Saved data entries
=-=-=-=-=

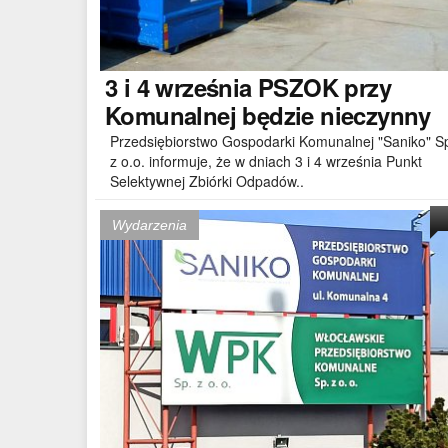
3
i 4 września PSZOK przy
Komunalnej będzie nieczynny
Przedsiębiorstwo Gospodarki Komunalnej "Saniko" S
z o.o. informuje, że w dniach 3 i 4 września Punkt
Selektywnej Zbiórki Odpadów..
Wydarzenia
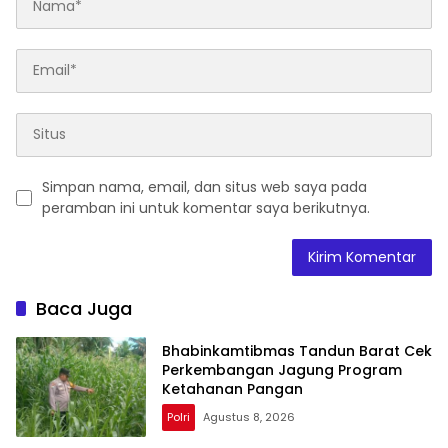
Simpan nama, email, dan situs web saya pada
peramban ini untuk komentar saya berikutnya.
Baca Juga
Bhabinkamtibmas Tandun Barat Cek
Perkembangan Jagung Program
Ketahanan Pangan
Polri
Agustus 8, 2026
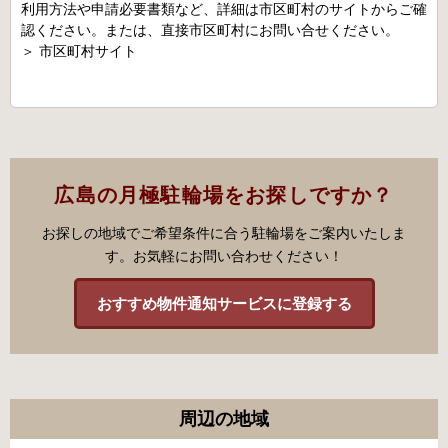
利用方法や申請必要書類など、詳細は市区町村のサイトからご確
認ください。または、直接市区町村にお問い合せください。
＞
市区町村サイト
広島の月極駐輪場をお探しですか？
お探しの地域でご希望条件に合う駐輪場をご案内いたしま
す。お気軽にお問い合わせください！
おすすめ物件通知サービスに登録する
周辺の地域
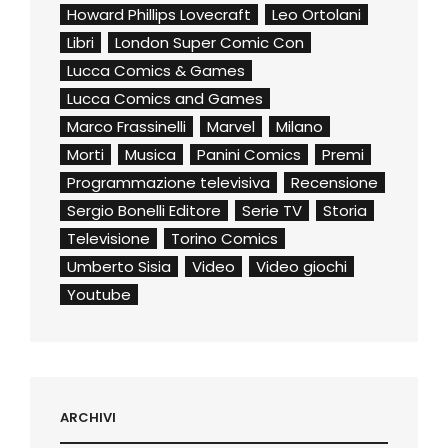
Howard Phillips Lovecraft
Leo Ortolani
Libri
London Super Comic Con
Lucca Comics & Games
Lucca Comics and Games
Marco Frassinelli
Marvel
Milano
Morti
Musica
Panini Comics
Premi
Programmazione televisiva
Recensione
Sergio Bonelli Editore
Serie TV
Storia
Televisione
Torino Comics
Umberto Sisia
Video
Video giochi
Youtube
ARCHIVI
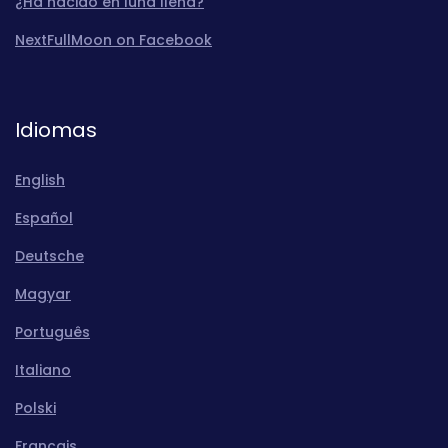
¿Ha nacido en luna llena?
NextFullMoon on Facebook
Idiomas
English
Español
Deutsche
Magyar
Português
Italiano
Polski
Français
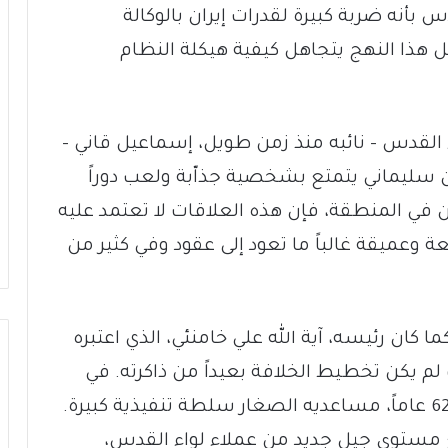
ه ضربة كبيرة لقدرات إيران بالوكالة
هذا النهج يتجاهل كيفية هيكلة النظام
ء القدس – نائبه منذ زمن طويل، إسماعيل قاني –
نما كان سليماني يتمتع بشخصية جذاّبة ولعب دوراً
 في المنطقة، فإن هذه العلاقات لا تعتمد عليه
ة وعميقة غالباً ما تعود إلى عقود وفي كثير من
ا كان رئيسه، آية الله علي خامنئي، الذي اعتبره
لم يكن تخطيط الخلافة بعيداً من ذاكرته. في
الواقع، أعطى سليماني، البالغ من العمر 62 عاماً، مساعديه الصغار سلطة تنفيذية كبيرة.
ع مستوى جيل جديد من عملاء لواء القدس،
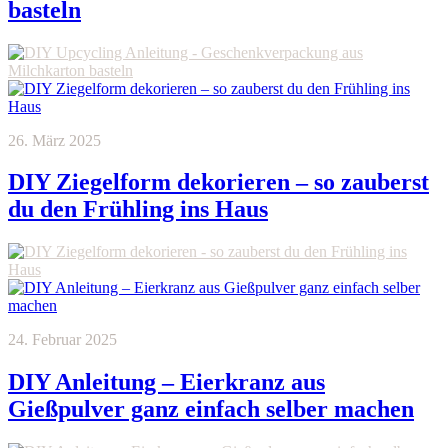
basteln
26. März 2025
DIY Ziegelform dekorieren – so zauberst
du den Frühling ins Haus
24. Februar 2025
DIY Anleitung – Eierkranz aus
Gießpulver ganz einfach selber machen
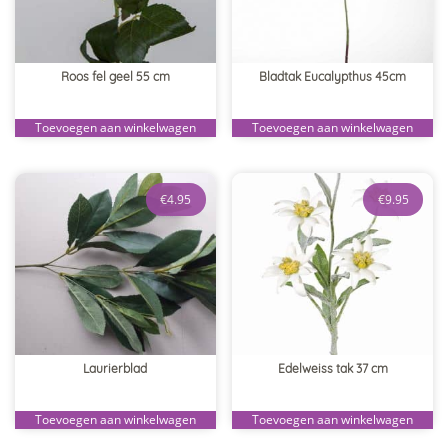
Roos fel geel 55 cm
Bladtak Eucalypthus 45cm
Toevoegen aan winkelwagen
Toevoegen aan winkelwagen
€
4.95
€
9.95
Laurierblad
Edelweiss tak 37 cm
Toevoegen aan winkelwagen
Toevoegen aan winkelwagen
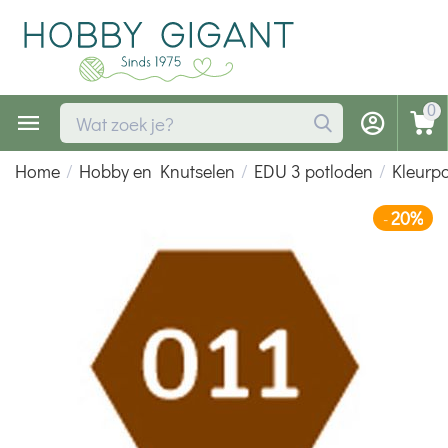
0
Home
/
Hobby en Knutselen
/
EDU 3 potloden
/
Kleurp
20%
-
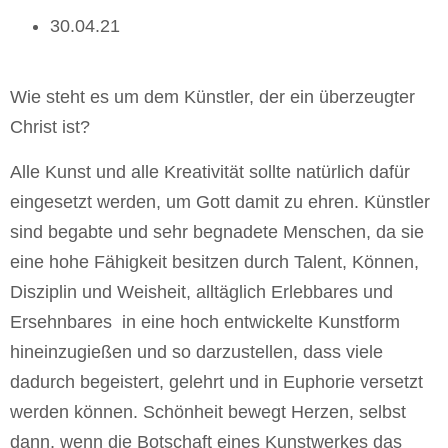
30.04.21
Wie steht es um dem Künstler, der ein überzeugter
Christ ist?
Alle Kunst und alle Kreativität sollte natürlich dafür
eingesetzt werden, um Gott damit zu ehren. Künstler
sind begabte und sehr begnadete Menschen, da sie
eine hohe Fähigkeit besitzen durch Talent, Können,
Disziplin und Weisheit, alltäglich Erlebbares und
Ersehnbares in eine hoch entwickelte Kunstform
hineinzugießen und so darzustellen, dass viele
dadurch begeistert, gelehrt und in Euphorie versetzt
werden können. Schönheit bewegt Herzen, selbst
dann, wenn die Botschaft eines Kunstwerkes das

=-=-=-=-=

## [ACTIVITY]
When you transcribe the entries above, begin at their first line, end with the line containing "لم يكن تخطيط الخلافة بعيداً من ذاكرته. في", and copy each line exactly without any picture.

## [RESULT]
3
i 4 września PSZOK przy
Komunalnej będzie nieczynny
Przedsiębiorstwo Gospodarki Komunalnej "Saniko" S
z o.o. informuje, że w dniach 3 i 4 września Punkt
Selektywnej Zbiórki Odpadów..
Wydarzenia
Simpan nama, email, dan situs web saya pada
peramban ini untuk komentar saya berikutnya.
Baca Juga
Bhabinkamtibmas Tandun Barat Cek
Perkembangan Jagung Program
Ketahanan Pangan
Polri
Agustus 8, 2026
利用方法や申請必要書類など、詳細は市区町村のサイトからご確
認ください。または、直接市区町村にお問い合せください。
＞
市区町村サイト
広島の月極駐輪場をお探しですか？
お探しの地域でご希望条件に合う駐輪場をご案内いたしま
す。お気軽にお問い合わせください！
おすすめ物件通知サービスに登録する
周辺の地域
Howard Phillips Lovecraft
Leo Ortolani
Libri
London Super Comic Con
Lucca Comics & Games
Lucca Comics and Games
Marco Frassinelli
Marvel
Milano
Morti
Musica
Panini Comics
Premi
Programmazione televisiva
Recensione
Sergio Bonelli Editore
Serie TV
Storia
Televisione
Torino Comics
Umberto Sisia
Video
Video giochi
Youtube
ARCHIVI
¿Ha nacido en luna llena?
NextFullMoon on Facebook
Idiomas
English
Español
Deutsche
Magyar
Português
Italiano
Polski
Français
ه ضربة كبيرة لقدرات إيران بالوكالة
هذا النهج يتجاهل كيفية هيكلة النظام
ء القدس – نائبه منذ زمن طويل، إسماعيل قاني –
نما كان سليماني يتمتع بشخصية جذاّبة ولعب دوراً
 في المنطقة، فإن هذه العلاقات لا تعتمد عليه
ة وعميقة غالباً ما تعود إلى عقود وفي كثير من
ا كان رئيسه، آية الله علي خامنئي، الذي اعتبره
لم يكن تخطيط الخلافة بعيداً من ذاكرته. في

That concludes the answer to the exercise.